Exercise - Check each line of the listing for the word "Leite" and report the ones that have it.

Source material -
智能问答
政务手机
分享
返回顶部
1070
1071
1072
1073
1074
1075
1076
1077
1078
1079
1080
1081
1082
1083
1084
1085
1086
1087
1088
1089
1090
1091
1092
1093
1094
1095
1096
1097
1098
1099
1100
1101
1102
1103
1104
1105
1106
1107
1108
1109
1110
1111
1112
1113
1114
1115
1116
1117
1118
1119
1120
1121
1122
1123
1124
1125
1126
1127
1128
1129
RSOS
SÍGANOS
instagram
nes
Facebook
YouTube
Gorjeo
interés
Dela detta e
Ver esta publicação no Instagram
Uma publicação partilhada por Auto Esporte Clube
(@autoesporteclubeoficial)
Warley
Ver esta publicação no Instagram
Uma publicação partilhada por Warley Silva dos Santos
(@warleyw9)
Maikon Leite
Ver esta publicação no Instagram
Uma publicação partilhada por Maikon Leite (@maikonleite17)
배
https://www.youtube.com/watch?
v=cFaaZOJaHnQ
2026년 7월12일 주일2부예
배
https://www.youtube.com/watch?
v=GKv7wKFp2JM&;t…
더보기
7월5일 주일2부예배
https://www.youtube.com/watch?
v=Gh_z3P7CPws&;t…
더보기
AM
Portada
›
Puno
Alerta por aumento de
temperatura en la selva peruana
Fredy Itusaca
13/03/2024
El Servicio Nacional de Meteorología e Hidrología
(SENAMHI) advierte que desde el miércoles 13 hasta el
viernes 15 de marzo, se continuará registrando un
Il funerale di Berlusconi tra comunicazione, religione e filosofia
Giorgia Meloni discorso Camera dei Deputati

Answer to the problem -
Maikon Leite
Uma publicação partilhada por Maikon Leite (@maikonleite17)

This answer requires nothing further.